Thursday, February 16, 2017

#TBT - Late MU Engineering alum Naka's life a rich tapestry

F. Robert Naka went from a Japanese internment camp in World War II to a pioneer in the field of stealth technology. Photo courtesy of Mizzou Engineering. 

Back in February of 2014, I had the distinct privilege of writing an obituary of the extraordinary F. Robert Naka for MU Engineering's website and magazine.

Naka, who earned a bachelor’s degree in electrical engineering from the University of Missouri in 1945, died Dec. 21, 2013, in Concord, Mass. Between his birth July 18, 1923 in San Francisco and his last days in Massachusetts, he lived a highly eventful and interesting life, most notably known for his pioneering work on stealth technology, part of his longtime career developing high-altitude, minimally-observable aircraft for defense-related reconnaissance.

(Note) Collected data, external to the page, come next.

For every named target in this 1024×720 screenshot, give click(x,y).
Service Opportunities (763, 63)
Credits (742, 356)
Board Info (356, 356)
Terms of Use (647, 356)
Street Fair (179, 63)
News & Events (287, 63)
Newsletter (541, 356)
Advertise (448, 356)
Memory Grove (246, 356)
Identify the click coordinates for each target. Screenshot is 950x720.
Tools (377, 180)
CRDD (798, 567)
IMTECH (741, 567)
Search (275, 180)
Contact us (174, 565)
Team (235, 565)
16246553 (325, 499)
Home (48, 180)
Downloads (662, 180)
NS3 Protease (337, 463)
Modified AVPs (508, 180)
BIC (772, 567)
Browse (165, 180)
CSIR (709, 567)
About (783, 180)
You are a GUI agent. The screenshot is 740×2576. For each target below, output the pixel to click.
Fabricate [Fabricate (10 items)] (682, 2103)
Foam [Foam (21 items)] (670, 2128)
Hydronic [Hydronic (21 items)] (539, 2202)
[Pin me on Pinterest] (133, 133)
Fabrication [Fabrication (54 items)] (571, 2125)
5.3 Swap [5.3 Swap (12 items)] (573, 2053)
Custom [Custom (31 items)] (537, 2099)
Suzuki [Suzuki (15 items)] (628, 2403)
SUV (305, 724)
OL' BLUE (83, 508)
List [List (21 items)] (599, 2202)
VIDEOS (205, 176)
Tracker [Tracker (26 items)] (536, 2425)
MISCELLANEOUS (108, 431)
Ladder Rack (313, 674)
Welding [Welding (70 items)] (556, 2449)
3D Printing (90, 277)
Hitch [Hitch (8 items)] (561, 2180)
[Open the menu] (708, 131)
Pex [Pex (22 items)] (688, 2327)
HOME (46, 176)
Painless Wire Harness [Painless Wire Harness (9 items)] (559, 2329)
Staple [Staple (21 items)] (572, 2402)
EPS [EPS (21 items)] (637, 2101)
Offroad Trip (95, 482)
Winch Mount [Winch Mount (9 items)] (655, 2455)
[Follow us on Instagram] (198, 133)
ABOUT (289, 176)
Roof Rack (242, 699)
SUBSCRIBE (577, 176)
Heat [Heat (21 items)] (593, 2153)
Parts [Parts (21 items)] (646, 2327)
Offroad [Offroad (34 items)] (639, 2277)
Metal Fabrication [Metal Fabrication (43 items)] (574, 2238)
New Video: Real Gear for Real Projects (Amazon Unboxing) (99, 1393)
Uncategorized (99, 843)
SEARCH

Naka came to MU by virtue of a handful of twists and turns in his younger years. He enrolled at UCLA at age 16 and studied there until 1942, when he was interred at Manzanar Relocation Center in California as part of the relocation and incarceration of Japanese Americans by the U.S. government during World War II. He remained there for nine months before the efforts of the Quakers helped secure his release and the chance to continue his studies — provided they were at a university away from the west coast.
That’s where MU came in, and Naka graduated with his bachelor’s degree in 1945 before moving on to earn his master’s from the University of Minnesota two years later and a doctorate in electron optics from Harvard in 1951.